Retype, exactly as they appear below, the lines between the line holding "Smoky Brown" and the line holding "local locksmith services will come to your", both ends included.

[[ Record extracts open ]]

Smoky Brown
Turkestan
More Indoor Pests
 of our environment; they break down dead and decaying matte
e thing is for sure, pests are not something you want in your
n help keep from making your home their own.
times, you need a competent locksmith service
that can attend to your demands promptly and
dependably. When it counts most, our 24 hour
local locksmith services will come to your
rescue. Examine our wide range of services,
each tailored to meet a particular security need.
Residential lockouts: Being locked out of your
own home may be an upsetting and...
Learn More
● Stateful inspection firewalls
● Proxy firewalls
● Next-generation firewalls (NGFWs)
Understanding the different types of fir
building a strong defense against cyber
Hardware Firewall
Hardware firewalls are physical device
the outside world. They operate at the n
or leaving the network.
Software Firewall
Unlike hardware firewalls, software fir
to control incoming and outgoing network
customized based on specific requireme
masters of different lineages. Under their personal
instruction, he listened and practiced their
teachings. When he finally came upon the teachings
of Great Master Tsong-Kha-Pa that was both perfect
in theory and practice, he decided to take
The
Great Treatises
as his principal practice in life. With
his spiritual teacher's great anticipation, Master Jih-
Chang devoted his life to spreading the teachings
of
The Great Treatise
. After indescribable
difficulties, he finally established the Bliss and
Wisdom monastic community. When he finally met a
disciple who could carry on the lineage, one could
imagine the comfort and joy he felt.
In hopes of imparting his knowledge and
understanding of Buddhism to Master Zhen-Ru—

[[ Record extracts closed ]]
[[ Record extracts open ]]

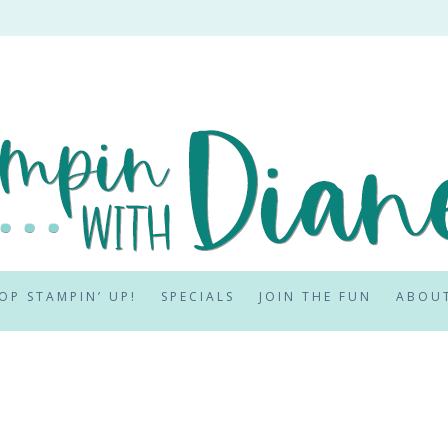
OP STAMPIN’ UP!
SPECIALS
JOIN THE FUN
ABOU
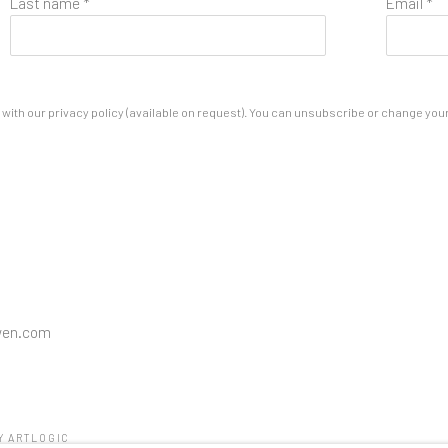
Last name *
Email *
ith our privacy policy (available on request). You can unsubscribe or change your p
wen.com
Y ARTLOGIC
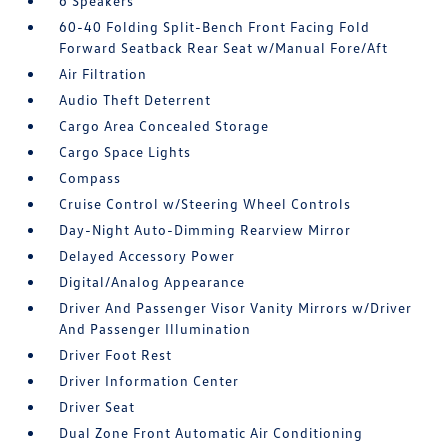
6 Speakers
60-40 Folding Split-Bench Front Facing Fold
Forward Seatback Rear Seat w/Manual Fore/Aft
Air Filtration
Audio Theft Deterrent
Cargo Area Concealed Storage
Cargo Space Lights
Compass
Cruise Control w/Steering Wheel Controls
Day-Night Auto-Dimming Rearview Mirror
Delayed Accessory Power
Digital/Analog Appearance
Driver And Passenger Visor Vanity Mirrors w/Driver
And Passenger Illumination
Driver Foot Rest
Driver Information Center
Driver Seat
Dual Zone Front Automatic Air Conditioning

[[ Record extracts closed ]]
[[ Record extracts open ]]

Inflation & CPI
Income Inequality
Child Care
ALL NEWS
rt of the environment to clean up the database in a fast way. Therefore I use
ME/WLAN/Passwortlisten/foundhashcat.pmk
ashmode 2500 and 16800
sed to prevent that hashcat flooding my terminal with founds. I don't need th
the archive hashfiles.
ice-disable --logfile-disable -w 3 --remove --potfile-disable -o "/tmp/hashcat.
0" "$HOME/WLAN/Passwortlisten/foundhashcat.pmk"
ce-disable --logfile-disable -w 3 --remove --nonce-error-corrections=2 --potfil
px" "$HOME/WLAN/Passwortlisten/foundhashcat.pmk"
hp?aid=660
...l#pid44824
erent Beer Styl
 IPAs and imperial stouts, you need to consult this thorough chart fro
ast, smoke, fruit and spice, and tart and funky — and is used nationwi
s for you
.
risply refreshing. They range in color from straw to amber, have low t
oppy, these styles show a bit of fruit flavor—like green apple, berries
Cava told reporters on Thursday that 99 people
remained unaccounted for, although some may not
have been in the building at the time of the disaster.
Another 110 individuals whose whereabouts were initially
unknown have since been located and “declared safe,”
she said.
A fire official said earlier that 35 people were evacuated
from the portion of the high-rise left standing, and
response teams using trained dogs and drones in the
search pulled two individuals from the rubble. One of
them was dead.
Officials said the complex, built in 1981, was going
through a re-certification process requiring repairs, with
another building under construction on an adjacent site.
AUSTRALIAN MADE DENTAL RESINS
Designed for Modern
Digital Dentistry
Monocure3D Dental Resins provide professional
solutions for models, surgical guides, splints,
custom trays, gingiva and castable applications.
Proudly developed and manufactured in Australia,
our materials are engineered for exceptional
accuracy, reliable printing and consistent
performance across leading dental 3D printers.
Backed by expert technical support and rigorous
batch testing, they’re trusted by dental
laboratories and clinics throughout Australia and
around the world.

[[ Record extracts closed ]]

Problem solution →
Smoky Brown
Turkestan
More Indoor Pests
 of our environment; they break down dead and decaying matte
e thing is for sure, pests are not something you want in your
n help keep from making your home their own.
times, you need a competent locksmith service
that can attend to your demands promptly and
dependably. When it counts most, our 24 hour
local locksmith services will come to your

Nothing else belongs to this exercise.